Understand your credit score

Understand your credit score

Credit scores may feel confusing and at times upsetting for a figure that is so crucial to our ability to rent an apartment, buy a car, or buy a home. In truth, our credit score is calculated using a system that takes into account five basic elements.


  • 35% Payment History: Your credit scores most important factor is your payment history. Have you ever made a payment on your bills? Are they being paid on time?
  • 30% of the Total Amount Due: Just because you owe money doesn't automatically make you a high-risk borrower. However, using a significant portion of your available credit will lower your credit score.
  • 15% Credit History Length: Generally speaking, a longer credit history will result in a higher total score (assuming other aspects look good). But if they aren't using their credit card to the limit and are making their payments on time, even those with a brief credit history can still have a decent score.
  • 10% New Credit Opened: Opening several credit accounts quickly nearly usually lowers your score. For those with brief credit histories, the effects are considerably more severe. Opening several credit lines is typically considered to be high-risk conduct.
  • 10% Credit Types You Have: Retail account credit, such as the Macy's card, installment loans, mortgage loans, and conventional credit cards (Visa, MasterCard, etc.), are all taken into account when calculating a FICO score. Your credit score will thus increase if you have credit cards and installment loans with a strong payment history.


Manage your total debt, use credit only when absolutely required, and make on-time payments on all of your agreements. Try to pay off balances with higher interest rates on credit cards, loans, and/or personal loans if you currently have them to avoid having an excessive amount of debt. For others, it's simpler to pay off a lesser number first since it makes them feel like they've made progress. This is a far better beginning for effective debt management.

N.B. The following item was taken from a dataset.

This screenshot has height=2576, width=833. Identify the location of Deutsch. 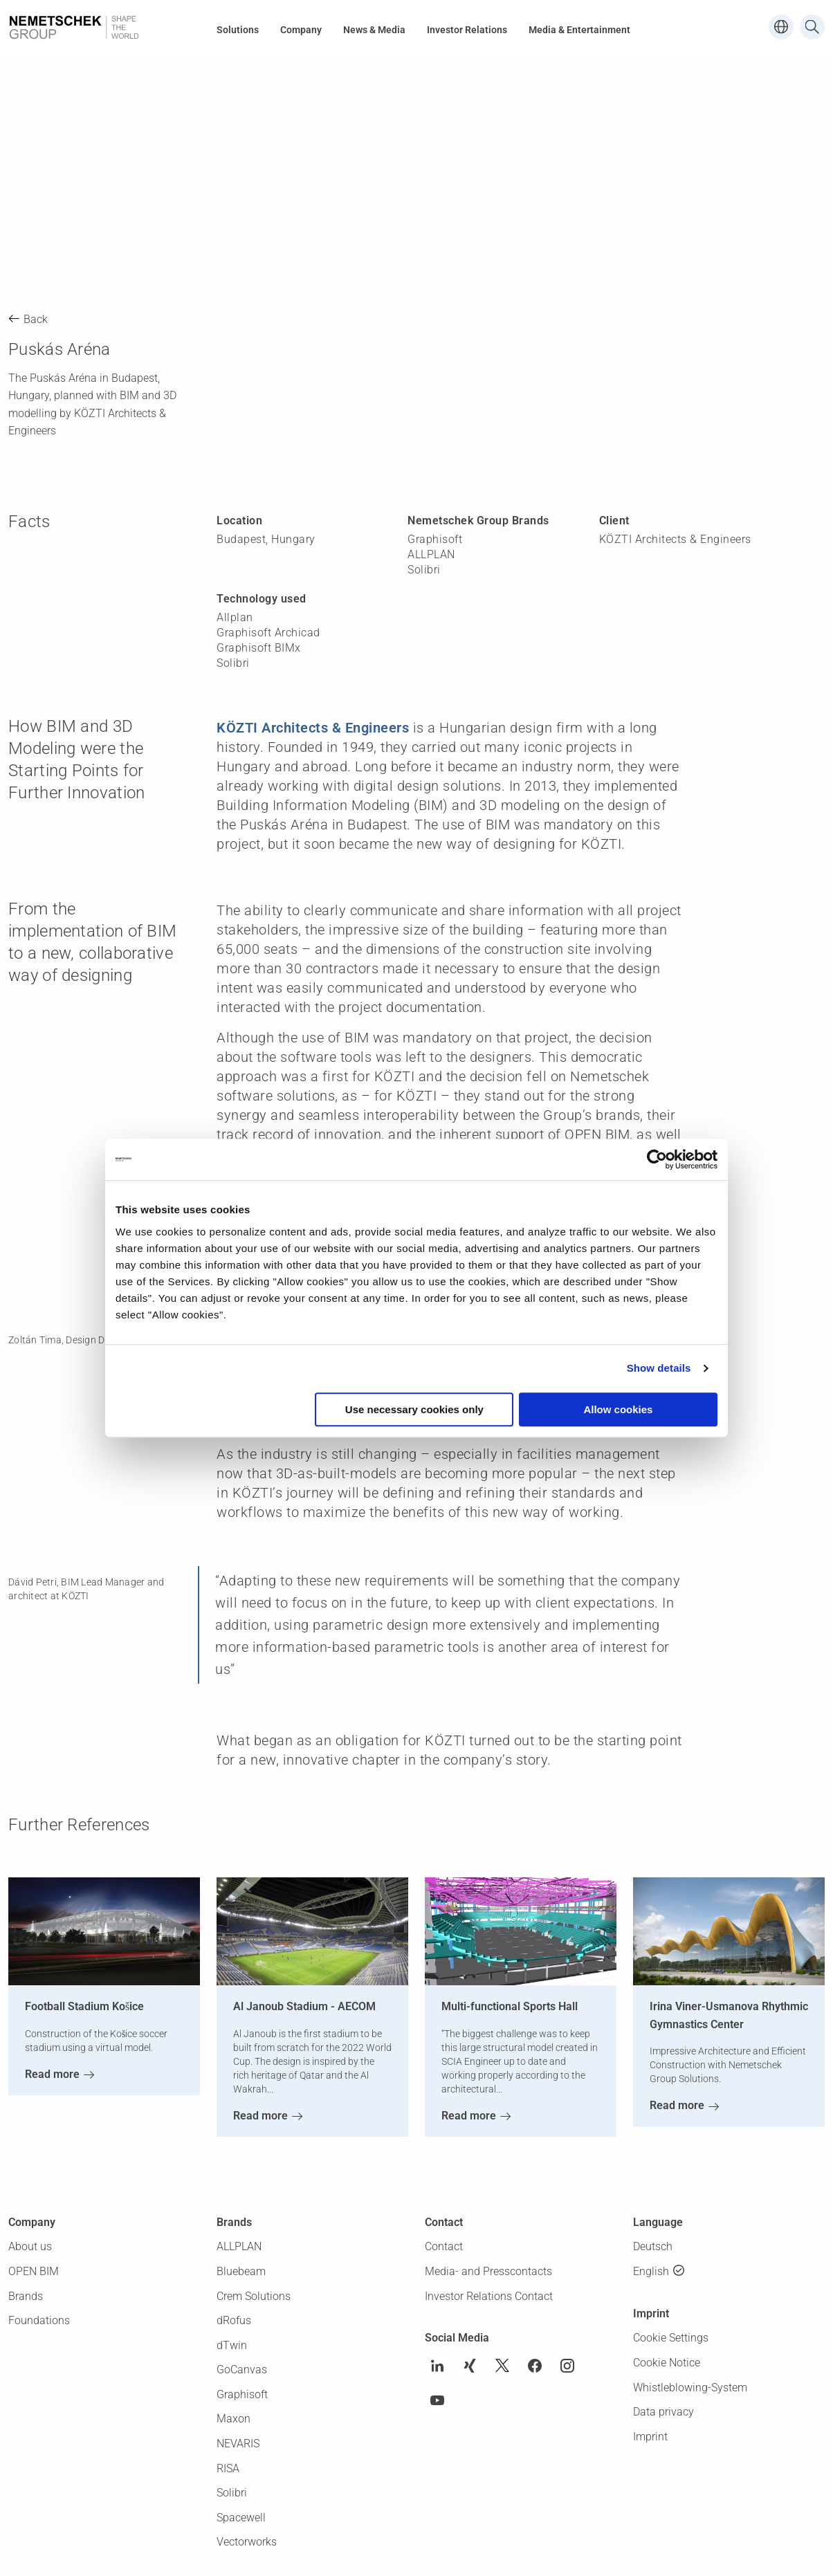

There is no better time than the present to lay the groundwork for financial independence and stability. You can address the unknowns and get answers by consulting a professional. You're putting yourself in a strong position for the future by making wise decisions today. Utilize these suggestions to go closer to the ultimate objective of a worry-free financial future and retirement.


If you have any questions, don't hesitate to ask a Women Financial Power financial advisor.